Gérard de Nerval llevó una vida llena de viajes y experiencias variadas. Ejerció diversos trabajos, como periodista, aprendiz de imprenta y ayudante de notario. Durante su vida, entabló amistades significativas con figuras literarias destacadas de su tiempo, como Alexandre Dumas, Théophile Gautier y Victor Hugo.
En 1826-1827, tradujo del alemán la obra "Fausto", de una manera personal y creativa, lo que lo llevó a conocer a figuras literarias alemanas como Friedrich Schiller y Heinrich Heine, con quienes estableció amistades y tradujo algunos de sus poemas.
En enero de 1834, recibió una herencia de su abuela materna, lo que le permitió viajar al sur de Francia y más tarde al extranjero, llegando a lugares como Florencia, Roma, Nápoles, y otras ciudades europeas. Durante este tiempo, Nerval se convirtió en un periodista y fundó la revista "Monde dramatique", aunque finalmente tuvo que venderla debido a problemas financieros.
En su vida amorosa, Gérard de Nerval experimentó una atracción fatal por la actriz y cantante Jenny Colon, a quien dedicó un culto idólatra. También tuvo experiencias sentimentales en sus viajes, como su encuentro con Marie Pleyel en Viena y su enamoramiento de una muchacha drusa en Beirut.
A lo largo de sus viajes, Gérard de Nerval se enfrentó a numerosas crisis de locura, que incluyeron depresión, sonambulismo y esquizofrenia.

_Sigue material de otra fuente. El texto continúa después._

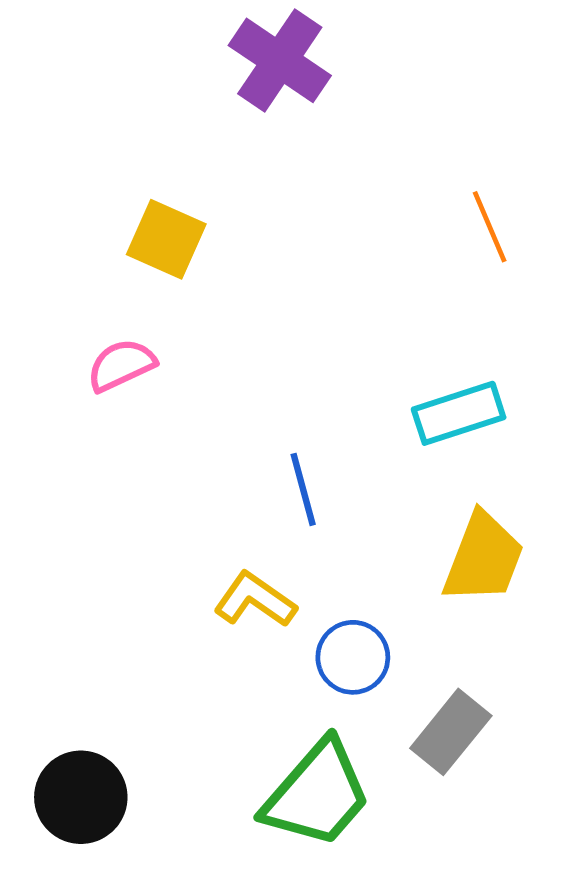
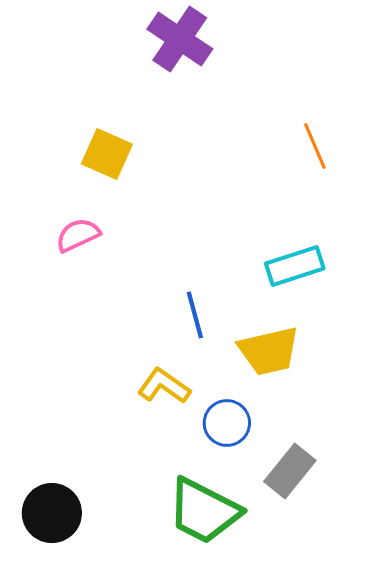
yellow trapezoid: (483, 558) -> (269, 351), moved, turned 56
green trapezoid: (317, 794) -> (204, 511), turned 76

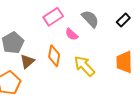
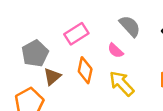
pink rectangle: (53, 17) -> (76, 34), moved
pink semicircle: (72, 34) -> (115, 51), moved

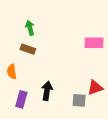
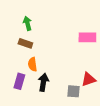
orange semicircle: (12, 72) -> (32, 64), moved
purple rectangle: (21, 99) -> (19, 81), moved

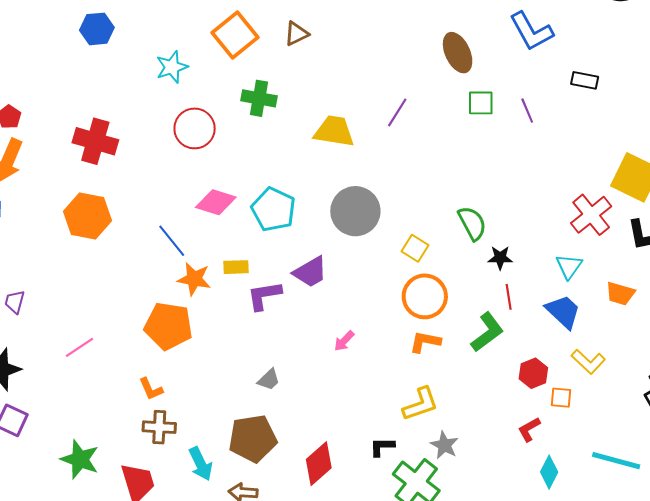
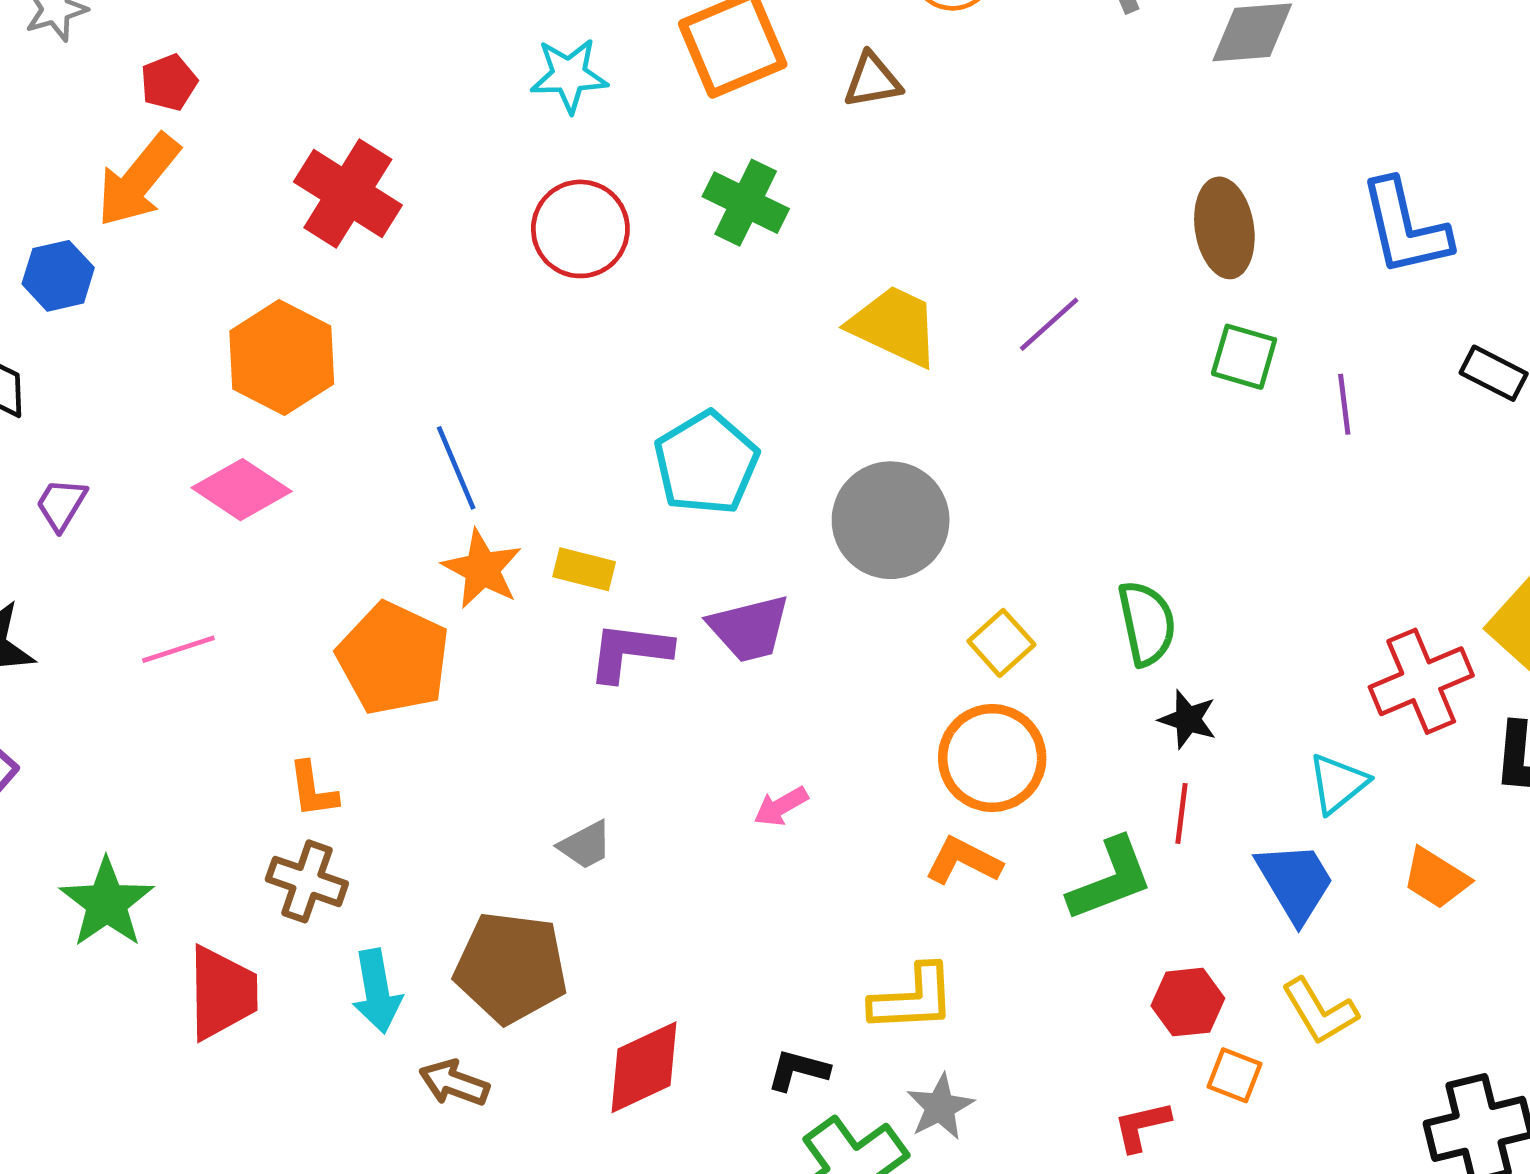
pink diamond: (216, 202) -> (242, 490), moved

Estos trastornos llevaron a temporadas en hospitales psiquiátricos, donde su locura se agravó debido a su obsesión con lecturas de ocultismo, cábala y magia. Una de las situaciones más notorias que provocó su internamiento fue el pasear a una langosta con una cinta azul.
A pesar de los desafíos que enfrentó, Nerval dejó una obra literaria significativa y misteriosa que refleja las inquietudes y profundidades del alma humana. Algunas de sus obras más destacadas incluyen "Viaje a Oriente", donde relata leyendas escuchadas durante sus viajes por Europa y África del Norte; "Les Illuminés, ou les precurseurs du socialisme", una colección de relatos y retratos sobre personajes como Nicolás Edme Restif de la Bretonne y Cagliostro; "Las hijas del fuego", una galería de retratos femeninos que invocan el amor; y "Aurelia", una obra que influyó en el movimiento surrealista y narra su particular viaje vital al lado de la locura.
En 1855, Gérard de Nerval puso fin a su tormentosa vida ahorcándose en la 'rue de la Vieille-Lanterne' en París. Esta trágica muerte inspiró una famosa litografía de Gustave Doré. Nerval está enterrado en el célebre cementerio parisino de Père-Lachaise.
El legado de Gérard de Nerval perduró a lo largo de los años y ejerció una influencia significativa en escritores posteriores. Marcel Proust, René Daumal y Antonin Artaud fueron algunos de los autores que se vieron inspirados por su obra. Nerval fue un espíritu atormentado, pero su trabajo sigue siendo reconocido y admirado por su profundidad y su capacidad para expresar las complejidades del alma humana. Con su famoso lema "Je suis l'autre" ("Soy el otro"), dejó una huella duradera en la literatura francesa y en el pensamiento surrealista.